╭─ Given data

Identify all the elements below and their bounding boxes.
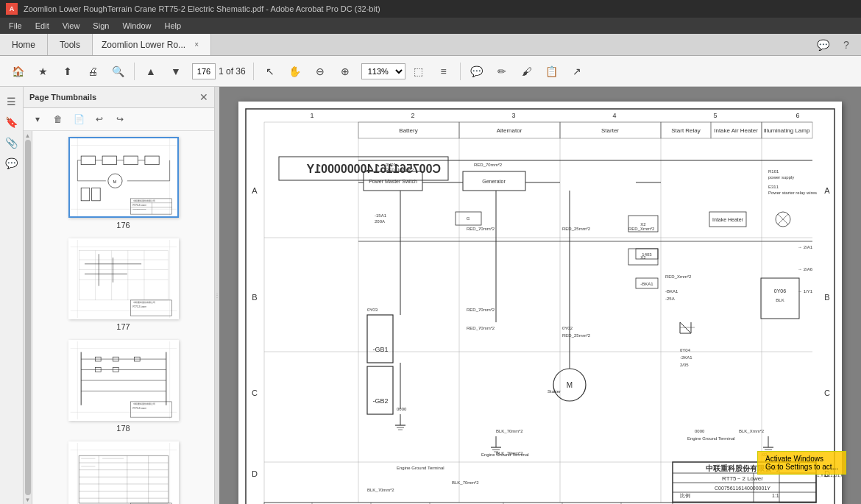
tab-home[interactable]: Home: [0, 34, 48, 55]
print-button[interactable]: 🖨: [81, 60, 104, 83]
svg-text:-BKA1: -BKA1: [665, 289, 678, 294]
svg-text:Generator: Generator: [482, 179, 506, 184]
pdf-viewer[interactable]: 1 2 3 4 5 6 1 2 3 4 5 6 A B C D A: [219, 87, 861, 504]
chat-icon-button[interactable]: 💬: [814, 36, 832, 54]
annotation-button[interactable]: ✏: [490, 60, 514, 83]
svg-text:C: C: [824, 388, 830, 397]
svg-text:4: 4: [612, 112, 616, 119]
tab-document-label: Zoomlion Lower Ro...: [102, 40, 185, 50]
thumbnail-item-178[interactable]: 中联重科股份有限公司 RT75-2 Lower 178: [68, 340, 179, 433]
separator-3: [460, 63, 461, 80]
cursor-tool-button[interactable]: ↖: [258, 60, 282, 83]
svg-text:BLK_70mm²2: BLK_70mm²2: [367, 488, 394, 492]
svg-text:C00756116140000001Y: C00756116140000001Y: [715, 486, 770, 491]
svg-text:0Y02: 0Y02: [562, 326, 573, 330]
svg-rect-67: [70, 443, 177, 504]
menu-sign[interactable]: Sign: [87, 20, 115, 32]
hand-tool-button[interactable]: ✋: [283, 60, 307, 83]
svg-text:RED_25mm²2: RED_25mm²2: [562, 333, 591, 338]
menu-help[interactable]: Help: [159, 20, 188, 32]
marquee-zoom-button[interactable]: ⬚: [407, 60, 431, 83]
page-number-input[interactable]: [192, 63, 216, 79]
svg-text:-2KA1: -2KA1: [680, 355, 692, 360]
svg-text:RED_70mm²2: RED_70mm²2: [467, 227, 495, 231]
thumbnail-label-177: 177: [116, 322, 130, 331]
toolbar: 🏠 ★ ⬆ 🖨 🔍 ▲ ▼ 1 of 36 ↖ ✋ ⊖ ⊕ 113% 100% …: [0, 56, 861, 87]
menu-view[interactable]: View: [57, 20, 86, 32]
svg-text:中联重科股份有限公司: 中联重科股份有限公司: [132, 301, 155, 304]
svg-text:1:1: 1:1: [772, 493, 779, 498]
tab-document[interactable]: Zoomlion Lower Ro... ×: [93, 34, 211, 55]
panel-undo-button[interactable]: ↩: [90, 111, 109, 127]
sidebar-nav-icon[interactable]: ☰: [3, 93, 21, 110]
title-bar: A Zoomlion Lower RoughTerrain Crane RT75…: [0, 0, 861, 18]
thumbnail-image-177: 中联重科股份有限公司 RT75-2 Lower: [68, 238, 179, 319]
svg-text:M: M: [567, 381, 573, 389]
svg-text:6: 6: [796, 112, 799, 119]
thumbnail-label-176: 176: [116, 221, 130, 230]
zoom-in-button[interactable]: ⊕: [333, 60, 357, 83]
zoom-out-button[interactable]: ⊖: [308, 60, 332, 83]
sidebar-attachment-icon[interactable]: 📎: [3, 134, 21, 152]
thumbnail-item-176[interactable]: M 中联重科股份有限公司 RT75-2 Lower C00756116140: [68, 137, 179, 230]
tab-tools[interactable]: Tools: [48, 34, 93, 55]
svg-text:C007561161400: C007561161400: [132, 208, 146, 210]
svg-text:5: 5: [713, 112, 717, 119]
watermark-line2: Go to Settings to act...: [765, 463, 838, 471]
thumbnail-item-179[interactable]: 中联重科股份有限公司 RT75-2 Lower 179: [68, 441, 179, 504]
bookmark-button[interactable]: ★: [31, 60, 54, 83]
comment-button[interactable]: 💬: [465, 60, 489, 83]
pdf-page: 1 2 3 4 5 6 1 2 3 4 5 6 A B C D A: [238, 102, 842, 504]
menu-window[interactable]: Window: [116, 20, 157, 32]
svg-text:RED_70mm²2: RED_70mm²2: [474, 163, 503, 167]
svg-text:RT75-2 Lower: RT75-2 Lower: [132, 407, 146, 410]
menu-edit[interactable]: Edit: [29, 20, 55, 32]
watermark-line1: Activate Windows: [765, 455, 838, 463]
window-title: Zoomlion Lower RoughTerrain Crane RT75-2…: [24, 4, 380, 13]
left-panel: Page Thumbnails ✕ ▾ 🗑 📄 ↩ ↪ ▲ ▼: [24, 87, 215, 504]
svg-text:RED_25mm²2: RED_25mm²2: [562, 227, 591, 231]
svg-text:Power starter relay wires: Power starter relay wires: [768, 191, 817, 195]
zoom-select[interactable]: 113% 100% 125% 150% 75% 50%: [361, 63, 405, 79]
thumbnail-image-178: 中联重科股份有限公司 RT75-2 Lower: [68, 340, 179, 421]
svg-text:→ 1/Y1: → 1/Y1: [798, 289, 813, 294]
svg-text:中联重科股份有限公司: 中联重科股份有限公司: [132, 402, 155, 405]
page-up-button[interactable]: ▲: [139, 60, 163, 83]
panel-title: Page Thumbnails: [29, 93, 96, 102]
sidebar-icons: ☰ 🔖 📎 💬: [0, 87, 24, 504]
panel-redo-button[interactable]: ↪: [110, 111, 130, 127]
tab-bar: Home Tools Zoomlion Lower Ro... × 💬 ?: [0, 34, 861, 56]
svg-text:2/05: 2/05: [680, 363, 689, 367]
panel-extract-button[interactable]: 📄: [69, 111, 88, 127]
sidebar-bookmark-icon[interactable]: 🔖: [3, 113, 21, 131]
vertical-scrollbar[interactable]: [25, 140, 31, 495]
home-button[interactable]: 🏠: [6, 60, 29, 83]
sidebar-comment-icon[interactable]: 💬: [3, 155, 21, 172]
svg-text:200A: 200A: [375, 219, 385, 224]
stamp-button[interactable]: 📋: [540, 60, 564, 83]
search-button[interactable]: 🔍: [106, 60, 130, 83]
svg-text:RT75－2 Lower: RT75－2 Lower: [722, 475, 763, 482]
share-button[interactable]: ↗: [565, 60, 589, 83]
upload-button[interactable]: ⬆: [56, 60, 79, 83]
scroll-mode-button[interactable]: ≡: [432, 60, 456, 83]
panel-trash-button[interactable]: 🗑: [49, 111, 68, 127]
question-icon-button[interactable]: ?: [837, 36, 855, 54]
zoom-group: 113% 100% 125% 150% 75% 50%: [361, 63, 405, 79]
svg-text:Start Relay: Start Relay: [671, 127, 701, 134]
svg-text:Illuminating Lamp: Illuminating Lamp: [764, 127, 810, 134]
thumbnail-label-178: 178: [116, 424, 130, 433]
thumbnail-item-177[interactable]: 中联重科股份有限公司 RT75-2 Lower 177: [68, 238, 179, 331]
panel-settings-button[interactable]: ▾: [28, 111, 47, 127]
tab-close-button[interactable]: ×: [191, 40, 202, 50]
svg-text:BLK_70mm²2: BLK_70mm²2: [452, 480, 479, 485]
panel-close-button[interactable]: ✕: [199, 91, 208, 103]
svg-text:Starter: Starter: [601, 127, 619, 134]
svg-text:1403: 1403: [642, 252, 652, 257]
highlight-button[interactable]: 🖌: [515, 60, 539, 83]
menu-file[interactable]: File: [3, 20, 28, 32]
scrollbar-up-arrow[interactable]: ▲: [25, 132, 31, 138]
scrollbar-down-arrow[interactable]: ▼: [25, 497, 31, 503]
page-down-button[interactable]: ▼: [164, 60, 188, 83]
svg-text:0Y03: 0Y03: [367, 308, 378, 312]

╰─

### Description of the task
Every entry above, pictures excluded, needs to be duplicated exactly.

### Solution to this exercise
Identify all the elements below and their bounding boxes.
tab-home[interactable]: Home: [0, 34, 48, 55]
print-button[interactable]: 🖨: [81, 60, 104, 83]
svg-text:-BKA1: -BKA1: [665, 289, 678, 294]
svg-text:Generator: Generator: [482, 179, 506, 184]
pdf-viewer[interactable]: 1 2 3 4 5 6 1 2 3 4 5 6 A B C D A: [219, 87, 861, 504]
chat-icon-button[interactable]: 💬: [814, 36, 832, 54]
annotation-button[interactable]: ✏: [490, 60, 514, 83]
svg-text:C: C: [824, 388, 830, 397]
svg-text:4: 4: [612, 112, 616, 119]
tab-document-label: Zoomlion Lower Ro...: [102, 40, 185, 50]
thumbnail-item-178[interactable]: 中联重科股份有限公司 RT75-2 Lower 178: [68, 340, 179, 433]
separator-3: [460, 63, 461, 80]
cursor-tool-button[interactable]: ↖: [258, 60, 282, 83]
svg-text:BLK_70mm²2: BLK_70mm²2: [367, 488, 394, 492]
svg-text:C00756116140000001Y: C00756116140000001Y: [715, 486, 770, 491]
svg-text:0Y02: 0Y02: [562, 326, 573, 330]
svg-rect-67: [70, 443, 177, 504]
menu-sign[interactable]: Sign: [87, 20, 115, 32]
hand-tool-button[interactable]: ✋: [283, 60, 307, 83]
svg-text:RED_25mm²2: RED_25mm²2: [562, 333, 591, 338]
menu-help[interactable]: Help: [159, 20, 188, 32]
marquee-zoom-button[interactable]: ⬚: [407, 60, 431, 83]
page-number-input[interactable]: [192, 63, 216, 79]
svg-text:-2KA1: -2KA1: [680, 355, 692, 360]
svg-text:RED_70mm²2: RED_70mm²2: [467, 227, 495, 231]
thumbnail-label-177: 177: [116, 322, 130, 331]
toolbar: 🏠 ★ ⬆ 🖨 🔍 ▲ ▼ 1 of 36 ↖ ✋ ⊖ ⊕ 113% 100% …: [0, 56, 861, 87]
menu-view[interactable]: View: [57, 20, 86, 32]
svg-text:中联重科股份有限公司: 中联重科股份有限公司: [132, 301, 155, 304]
svg-text:1:1: 1:1: [772, 493, 779, 498]
tab-document[interactable]: Zoomlion Lower Ro... ×: [93, 34, 211, 55]
panel-undo-button[interactable]: ↩: [90, 111, 109, 127]
sidebar-nav-icon[interactable]: ☰: [3, 93, 21, 110]
title-bar: A Zoomlion Lower RoughTerrain Crane RT75…: [0, 0, 861, 18]
thumbnail-image-177: 中联重科股份有限公司 RT75-2 Lower: [68, 238, 179, 319]
svg-text:M: M: [567, 381, 573, 389]
svg-text:6: 6: [796, 112, 799, 119]
thumbnail-label-176: 176: [116, 221, 130, 230]
zoom-in-button[interactable]: ⊕: [333, 60, 357, 83]
zoom-out-button[interactable]: ⊖: [308, 60, 332, 83]
sidebar-attachment-icon[interactable]: 📎: [3, 134, 21, 152]
thumbnail-item-176[interactable]: M 中联重科股份有限公司 RT75-2 Lower C00756116140: [68, 137, 179, 230]
tab-tools[interactable]: Tools: [48, 34, 93, 55]
svg-text:C007561161400: C007561161400: [132, 208, 146, 210]
svg-text:5: 5: [713, 112, 717, 119]
watermark-line2: Go to Settings to act...: [765, 463, 838, 471]
thumbnail-item-179[interactable]: 中联重科股份有限公司 RT75-2 Lower 179: [68, 441, 179, 504]
bookmark-button[interactable]: ★: [31, 60, 54, 83]
comment-button[interactable]: 💬: [465, 60, 489, 83]
pdf-page: 1 2 3 4 5 6 1 2 3 4 5 6 A B C D A: [238, 102, 842, 504]
menu-window[interactable]: Window: [116, 20, 157, 32]
svg-text:RED_70mm²2: RED_70mm²2: [474, 163, 503, 167]
svg-text:RT75-2 Lower: RT75-2 Lower: [132, 407, 146, 410]
menu-edit[interactable]: Edit: [29, 20, 55, 32]
watermark-line1: Activate Windows: [765, 455, 838, 463]
window-title: Zoomlion Lower RoughTerrain Crane RT75-2…: [24, 4, 380, 13]
left-panel: Page Thumbnails ✕ ▾ 🗑 📄 ↩ ↪ ▲ ▼: [24, 87, 215, 504]
svg-text:RED_25mm²2: RED_25mm²2: [562, 227, 591, 231]
svg-text:Power starter relay wires: Power starter relay wires: [768, 191, 817, 195]
zoom-select[interactable]: 113% 100% 125% 150% 75% 50%: [361, 63, 405, 79]
thumbnail-image-178: 中联重科股份有限公司 RT75-2 Lower: [68, 340, 179, 421]
svg-text:→ 1/Y1: → 1/Y1: [798, 289, 813, 294]
svg-text:中联重科股份有限公司: 中联重科股份有限公司: [132, 402, 155, 405]
page-up-button[interactable]: ▲: [139, 60, 163, 83]
panel-title: Page Thumbnails: [29, 93, 96, 102]
sidebar-icons: ☰ 🔖 📎 💬: [0, 87, 24, 504]
panel-redo-button[interactable]: ↪: [110, 111, 130, 127]
tab-bar: Home Tools Zoomlion Lower Ro... × 💬 ?: [0, 34, 861, 56]
svg-text:2/05: 2/05: [680, 363, 689, 367]
panel-extract-button[interactable]: 📄: [69, 111, 88, 127]
sidebar-bookmark-icon[interactable]: 🔖: [3, 113, 21, 131]
vertical-scrollbar[interactable]: [25, 140, 31, 495]
home-button[interactable]: 🏠: [6, 60, 29, 83]
sidebar-comment-icon[interactable]: 💬: [3, 155, 21, 172]
svg-text:200A: 200A: [375, 219, 385, 224]
stamp-button[interactable]: 📋: [540, 60, 564, 83]
search-button[interactable]: 🔍: [106, 60, 130, 83]
svg-text:RT75－2 Lower: RT75－2 Lower: [722, 475, 763, 482]
share-button[interactable]: ↗: [565, 60, 589, 83]
upload-button[interactable]: ⬆: [56, 60, 79, 83]
scroll-mode-button[interactable]: ≡: [432, 60, 456, 83]
panel-trash-button[interactable]: 🗑: [49, 111, 68, 127]
question-icon-button[interactable]: ?: [837, 36, 855, 54]
zoom-group: 113% 100% 125% 150% 75% 50%: [361, 63, 405, 79]
svg-text:Start Relay: Start Relay: [671, 127, 701, 134]
svg-text:Illuminating Lamp: Illuminating Lamp: [764, 127, 810, 134]
thumbnail-label-178: 178: [116, 424, 130, 433]
thumbnail-item-177[interactable]: 中联重科股份有限公司 RT75-2 Lower 177: [68, 238, 179, 331]
panel-settings-button[interactable]: ▾: [28, 111, 47, 127]
tab-close-button[interactable]: ×: [191, 40, 202, 50]
svg-text:BLK_70mm²2: BLK_70mm²2: [452, 480, 479, 485]
panel-close-button[interactable]: ✕: [199, 91, 208, 103]
svg-text:Starter: Starter: [601, 127, 619, 134]
svg-text:1403: 1403: [642, 252, 652, 257]
highlight-button[interactable]: 🖌: [515, 60, 539, 83]
menu-file[interactable]: File: [3, 20, 28, 32]
scrollbar-up-arrow[interactable]: ▲: [25, 132, 31, 138]
scrollbar-down-arrow[interactable]: ▼: [25, 497, 31, 503]
page-down-button[interactable]: ▼: [164, 60, 188, 83]
svg-text:0Y03: 0Y03: [367, 308, 378, 312]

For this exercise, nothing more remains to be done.